Aside from its high levels of saturated fat and cholesterol, the primary disadvantage of butter is that it concentrates hormones and pesticide residues consumed by the cow at levels 2-5 times the level found in liquid olive and vegetable oils. (Margarine also concentrates pesticide levels, but does not contain growth hormones.)

However, a healthier alternative is organic butter, preferably from cows that have been exclusively grass-fed. Studies have shown that dairy products from grass-fed cows are higher in many of the beneficial nutrients mentioned above than conventionally raised cows, and lower in saturated fat and cholesterol!

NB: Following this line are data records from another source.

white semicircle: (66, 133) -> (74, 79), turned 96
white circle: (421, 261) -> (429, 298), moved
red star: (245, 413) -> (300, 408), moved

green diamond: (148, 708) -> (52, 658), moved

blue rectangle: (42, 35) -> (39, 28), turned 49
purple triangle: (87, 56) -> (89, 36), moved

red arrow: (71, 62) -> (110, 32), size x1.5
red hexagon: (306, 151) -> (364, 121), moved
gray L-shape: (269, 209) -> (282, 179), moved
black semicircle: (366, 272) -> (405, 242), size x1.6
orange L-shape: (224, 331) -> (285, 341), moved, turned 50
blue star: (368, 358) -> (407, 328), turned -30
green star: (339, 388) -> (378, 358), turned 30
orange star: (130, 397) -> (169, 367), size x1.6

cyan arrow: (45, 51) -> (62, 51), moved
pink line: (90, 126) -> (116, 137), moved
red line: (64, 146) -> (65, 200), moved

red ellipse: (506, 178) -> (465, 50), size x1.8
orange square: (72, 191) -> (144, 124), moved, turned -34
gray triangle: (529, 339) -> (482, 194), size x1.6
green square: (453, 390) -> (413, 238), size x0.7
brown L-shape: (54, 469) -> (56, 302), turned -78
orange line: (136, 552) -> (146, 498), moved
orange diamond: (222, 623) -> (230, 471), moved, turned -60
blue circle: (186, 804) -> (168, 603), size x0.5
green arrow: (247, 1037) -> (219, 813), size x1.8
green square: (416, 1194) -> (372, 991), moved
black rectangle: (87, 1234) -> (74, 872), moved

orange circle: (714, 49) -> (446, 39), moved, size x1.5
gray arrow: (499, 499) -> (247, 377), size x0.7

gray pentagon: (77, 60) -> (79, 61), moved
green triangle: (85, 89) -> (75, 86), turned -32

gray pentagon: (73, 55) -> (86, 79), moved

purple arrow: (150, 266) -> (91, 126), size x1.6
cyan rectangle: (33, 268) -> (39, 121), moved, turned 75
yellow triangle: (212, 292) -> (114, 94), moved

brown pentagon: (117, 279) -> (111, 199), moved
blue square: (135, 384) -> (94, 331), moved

Because grassfed butter is lower in saturated fat than conventionally raised butter, it is also softer and easier to spread. For more information about the health benefits of grassfed dairy products, and a directory of farms, please visit Eat Wild.

It is especially important to provide toddlers and young children with full fat, organic butter, because children are more susceptible to the harmful effects of trans fats and pesticide residues, yet fat (including saturated fat!) is very important to proper brain and body development in early childhood.

For adults, both margarine and butter have benefits and problems. However, I believe the nutrient-dense qualities of butter, especially grassfed butter, outweigh the disadvantages of higher saturated fat and cholesterol levels.